Consider the differential equation $$y''(x) + \sin(x) y(x) = x^2$$ on the interval $[0, \pi]$ subject to the boundary conditions $y(0)=1$ and $y(\pi)=0$.

Given an integer $n \geq 3$, consider cutting the interval into $n$ equal-sized subintervals. You are interested in approximating the solution $y$ at the points $$x_0 = 0, x_1 = \frac{\pi}{n}, \ldots, x_{n-1}=\frac{(n-1)\pi}{n}, x_n=\pi.$$ Set $y_i = y(x_i)$. Using numerical derivatives, find an $n+1 \times n+1$ matrix $M$ and a vector $v \in {\mathbb R}^{n+1}$ such that solving $M y= v$ leads to an approximate solution $y=(y_0, \ldots, y_{n-1})$ for the differential equation.

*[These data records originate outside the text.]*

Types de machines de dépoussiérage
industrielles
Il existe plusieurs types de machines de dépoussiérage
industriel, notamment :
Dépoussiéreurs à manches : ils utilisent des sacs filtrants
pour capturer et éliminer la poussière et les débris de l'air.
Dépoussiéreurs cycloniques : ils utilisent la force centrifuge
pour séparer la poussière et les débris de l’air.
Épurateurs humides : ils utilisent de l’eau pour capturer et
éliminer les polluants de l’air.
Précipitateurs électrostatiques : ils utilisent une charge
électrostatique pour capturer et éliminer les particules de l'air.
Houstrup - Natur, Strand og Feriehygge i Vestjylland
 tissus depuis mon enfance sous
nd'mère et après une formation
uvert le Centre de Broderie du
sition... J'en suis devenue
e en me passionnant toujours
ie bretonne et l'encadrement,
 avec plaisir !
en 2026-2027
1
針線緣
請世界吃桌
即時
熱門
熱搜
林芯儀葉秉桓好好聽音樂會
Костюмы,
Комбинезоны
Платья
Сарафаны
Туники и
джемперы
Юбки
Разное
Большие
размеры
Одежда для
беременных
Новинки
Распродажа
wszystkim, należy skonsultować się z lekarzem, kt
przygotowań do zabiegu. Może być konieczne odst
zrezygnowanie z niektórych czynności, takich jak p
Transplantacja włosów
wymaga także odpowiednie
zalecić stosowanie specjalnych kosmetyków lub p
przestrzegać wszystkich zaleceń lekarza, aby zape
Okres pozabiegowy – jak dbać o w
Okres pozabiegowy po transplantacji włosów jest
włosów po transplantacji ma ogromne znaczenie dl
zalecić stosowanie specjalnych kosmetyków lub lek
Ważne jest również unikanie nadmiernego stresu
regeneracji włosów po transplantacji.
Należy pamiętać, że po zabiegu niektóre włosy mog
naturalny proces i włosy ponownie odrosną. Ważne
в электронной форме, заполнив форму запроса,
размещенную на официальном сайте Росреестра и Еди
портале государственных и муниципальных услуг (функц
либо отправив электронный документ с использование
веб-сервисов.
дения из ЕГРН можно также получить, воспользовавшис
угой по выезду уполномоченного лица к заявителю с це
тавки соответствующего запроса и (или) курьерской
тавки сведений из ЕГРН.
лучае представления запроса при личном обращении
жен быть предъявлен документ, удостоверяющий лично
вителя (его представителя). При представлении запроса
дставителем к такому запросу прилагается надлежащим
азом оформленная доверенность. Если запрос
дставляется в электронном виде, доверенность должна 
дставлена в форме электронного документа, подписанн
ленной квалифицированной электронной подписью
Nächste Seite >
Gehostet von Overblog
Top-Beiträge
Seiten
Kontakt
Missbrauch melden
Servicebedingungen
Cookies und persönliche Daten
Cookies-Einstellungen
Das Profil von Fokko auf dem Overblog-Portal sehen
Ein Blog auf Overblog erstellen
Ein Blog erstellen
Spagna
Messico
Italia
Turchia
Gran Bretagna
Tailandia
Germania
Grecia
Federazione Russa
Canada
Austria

Write a function `linearization(n)`

which returns a pair of numpy arrays `(m,v)`

. Here `m`

should represent the matrix $M$ from the previous paragraph and `v`

should reprensent the vector $v$.

Write a function `solution(n)`

which returns the $y$ that solves the equation $My=v$.